Die anfängliche Aufregung über eine neue, weltweit geteilte, plötzliche Veränderung unserer erlebten Realität, die sehr inspirierend war, hat sich langsam in einen eher alptraumhaften Wirbel festgefahrener Gedanken verwandelt, die mir die Inspiration raubten. Ich vermisste die kollektive Energie von Konzerten, von Gesprächen über etwas, das sich vorwärts und nach oben bewegt. Ich habe es jedoch sehr genossen, Zeit mit meiner Frau und meinen Kindern zu verbringen, und in diesem Alter in ihrem Alltag anwesend zu sein, war ziemlich unbezahlbar.

Musik sollte die Menschen emotional berühren, und das gelingt dir sehr gut. Dafür gibt es wahrscheinlich kein Rezept, oder?

Haha, na ja, offen sein, sich nicht durch überzogene Rationalisierungen in die Quere kommen lassen. Man muss sich trauen, Ausnahmen zu machen und sein Ego vor der Tür zu lassen.

Du hast deine Werke oft von zeitgenössischen elektronischen Künstler*innen remixen lassen. Ist das auch für „Hermetism“ geplant? Wie wählst du die Künstler*innen aus, welche Anforderungen stellst du an sie und an die Remixe?

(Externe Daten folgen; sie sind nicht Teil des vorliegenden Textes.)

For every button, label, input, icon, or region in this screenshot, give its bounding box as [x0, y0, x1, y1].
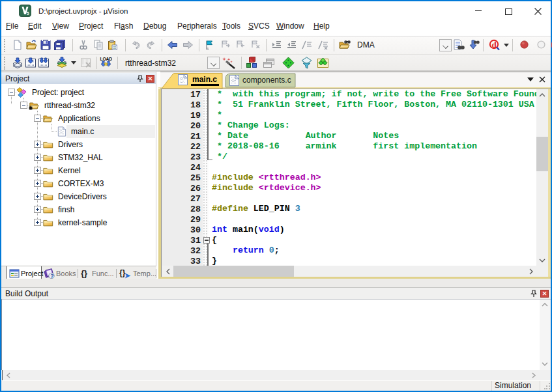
svg-text:LOAD: LOAD [100, 57, 113, 61]
svg-text:d: d [492, 40, 497, 49]
svg-text:5: 5 [27, 11, 29, 16]
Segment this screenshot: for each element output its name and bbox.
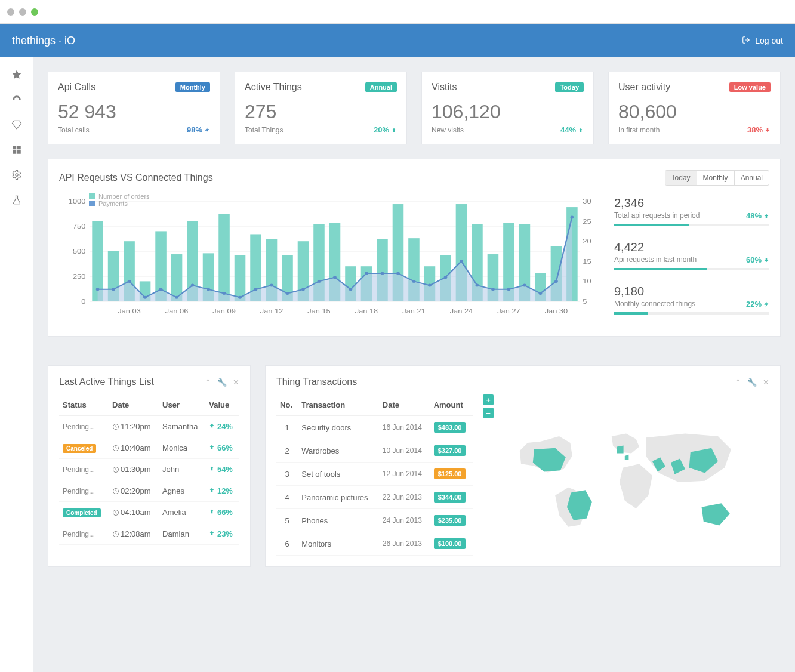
sidebar-item-grid[interactable]: [0, 137, 33, 162]
card-title: User activity: [618, 82, 670, 93]
chevron-up-icon[interactable]: ⌃: [735, 378, 741, 387]
topbar: thethings · iO Log out: [0, 24, 795, 57]
svg-point-81: [554, 280, 558, 283]
svg-point-69: [365, 272, 368, 275]
svg-text:Jan 03: Jan 03: [118, 307, 141, 315]
svg-point-54: [128, 280, 131, 283]
svg-point-75: [460, 260, 463, 263]
svg-text:250: 250: [73, 273, 86, 280]
card-value: 275: [245, 101, 397, 123]
svg-point-74: [444, 276, 448, 279]
svg-text:5: 5: [583, 298, 587, 306]
card-pct: 44%: [560, 125, 584, 134]
chart-title: API Reqeusts VS Connected Things: [59, 172, 213, 183]
svg-text:Jan 30: Jan 30: [545, 307, 568, 315]
sidebar: [0, 57, 33, 672]
svg-point-61: [238, 296, 242, 299]
legend-item: Payments: [89, 200, 150, 207]
svg-text:10: 10: [583, 278, 591, 285]
transactions-table: No.TransactionDateAmount 1Security doors…: [276, 394, 473, 556]
transactions-panel: Thing Transactions ⌃ 🔧 ✕ No.TransactionD…: [265, 365, 781, 567]
svg-point-56: [159, 288, 163, 291]
svg-point-73: [428, 284, 432, 287]
window-dot-close[interactable]: [7, 8, 14, 16]
map-zoom-in[interactable]: +: [483, 394, 494, 405]
svg-point-55: [143, 296, 147, 299]
chart-tab[interactable]: Annual: [735, 171, 769, 185]
card-sublabel: New visits: [432, 126, 464, 134]
svg-rect-30: [235, 255, 246, 301]
svg-text:Jan 24: Jan 24: [450, 307, 473, 315]
card-value: 52 943: [58, 101, 210, 123]
transactions-title: Thing Transactions: [276, 377, 357, 387]
table-row[interactable]: 6Monitors26 Jun 2013$100.00: [276, 532, 473, 556]
map-zoom-out[interactable]: −: [483, 408, 494, 418]
card-pct: 20%: [374, 125, 397, 134]
sidebar-item-dashboard[interactable]: [0, 87, 33, 112]
card-pct: 38%: [747, 125, 771, 134]
table-row[interactable]: 5Phones24 Jun 2013$235.00: [276, 509, 473, 532]
sidebar-item-diamond[interactable]: [0, 112, 33, 137]
svg-point-65: [301, 288, 305, 291]
table-row[interactable]: 3Set of tools12 Jun 2014$125.00: [276, 463, 473, 486]
table-header: Transaction: [298, 394, 379, 416]
card-sublabel: Total Things: [245, 126, 283, 134]
chart-tab[interactable]: Today: [665, 171, 697, 185]
table-row[interactable]: Pending...11:20pmSamantha 24%: [59, 416, 239, 437]
table-row[interactable]: Pending...12:08amDamian 23%: [59, 523, 239, 545]
table-row[interactable]: 4Panoramic pictures22 Jun 2013$344.00: [276, 486, 473, 509]
table-row[interactable]: 2Wardrobes10 Jun 2014$327.00: [276, 439, 473, 463]
table-row[interactable]: Canceled10:40amMonica 66%: [59, 437, 239, 459]
stat-card: User activityLow value80,600In first mon…: [608, 72, 781, 144]
svg-text:Jan 18: Jan 18: [355, 307, 378, 315]
svg-rect-2: [13, 150, 16, 154]
chart-stat: 4,422Api requests in last month60%: [614, 237, 769, 281]
svg-text:Jan 15: Jan 15: [307, 307, 331, 315]
wrench-icon[interactable]: 🔧: [217, 378, 227, 387]
active-things-table: StatusDateUserValue Pending...11:20pmSam…: [59, 394, 239, 545]
sidebar-item-settings[interactable]: [0, 162, 33, 187]
table-header: Value: [205, 394, 239, 416]
card-badge: Today: [555, 82, 584, 92]
svg-point-78: [507, 288, 511, 291]
svg-point-80: [539, 292, 543, 295]
svg-text:30: 30: [583, 198, 591, 205]
table-header: Date: [379, 394, 430, 416]
close-icon[interactable]: ✕: [763, 378, 769, 387]
close-icon[interactable]: ✕: [233, 378, 239, 387]
sidebar-item-star[interactable]: [0, 62, 33, 87]
wrench-icon[interactable]: 🔧: [747, 378, 757, 387]
svg-point-58: [191, 284, 195, 287]
card-value: 106,120: [432, 101, 584, 123]
table-row[interactable]: Pending...02:20pmAgnes 12%: [59, 480, 239, 502]
svg-rect-3: [17, 150, 21, 154]
table-header: No.: [276, 394, 298, 416]
svg-point-72: [412, 280, 416, 283]
window-dot-min[interactable]: [19, 8, 26, 16]
card-sublabel: In first month: [618, 126, 660, 134]
chevron-up-icon[interactable]: ⌃: [205, 378, 211, 387]
svg-point-52: [96, 288, 100, 291]
svg-text:1000: 1000: [69, 198, 86, 205]
card-value: 80,600: [618, 101, 771, 123]
stat-card: Active ThingsAnnual275Total Things20%: [235, 72, 407, 144]
chart-stat: 2,346Total api requests in period48%: [614, 193, 769, 237]
card-title: Active Things: [245, 82, 302, 93]
sidebar-item-flask[interactable]: [0, 187, 33, 212]
svg-point-70: [381, 272, 384, 275]
logout-link[interactable]: Log out: [742, 36, 783, 46]
svg-point-57: [175, 296, 178, 299]
svg-text:15: 15: [583, 258, 591, 266]
chart-tab[interactable]: Monthly: [697, 171, 735, 185]
svg-point-64: [286, 292, 289, 295]
svg-rect-0: [13, 146, 16, 149]
table-row[interactable]: Pending...01:30pmJohn 54%: [59, 459, 239, 480]
card-title: Api Calls: [58, 82, 95, 93]
svg-point-76: [476, 284, 479, 287]
svg-point-68: [349, 288, 353, 291]
card-badge: Annual: [365, 82, 397, 92]
window-dot-max[interactable]: [31, 8, 38, 16]
table-row[interactable]: 1Security doors16 Jun 2014$483.00: [276, 416, 473, 439]
table-row[interactable]: Completed04:10amAmelia 66%: [59, 502, 239, 523]
chart-tabs: TodayMonthlyAnnual: [665, 170, 769, 186]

Mein Gedanke beim Remixen oder Neuinterpretieren ist, dass die Musik ihren eigenen Willen hat. Sie war schon immer da und wird immer wieder in neuen Formen auftauchen und wie ein Organismus wachsen. In diesem Sinne sollten Remixe wirklich die Essenz nehmen und sich in etwas Neues verzweigen – derselbe Geist, andere Form oder Stimmung. Ich wähle Leute aus, die ich bewundere und von denen ich glaube, dass sie eine Verwandtschaft mit der Musik haben. Auf jeden Fall sollte es keine bloße Wiederholung dessen sein, was schon da war.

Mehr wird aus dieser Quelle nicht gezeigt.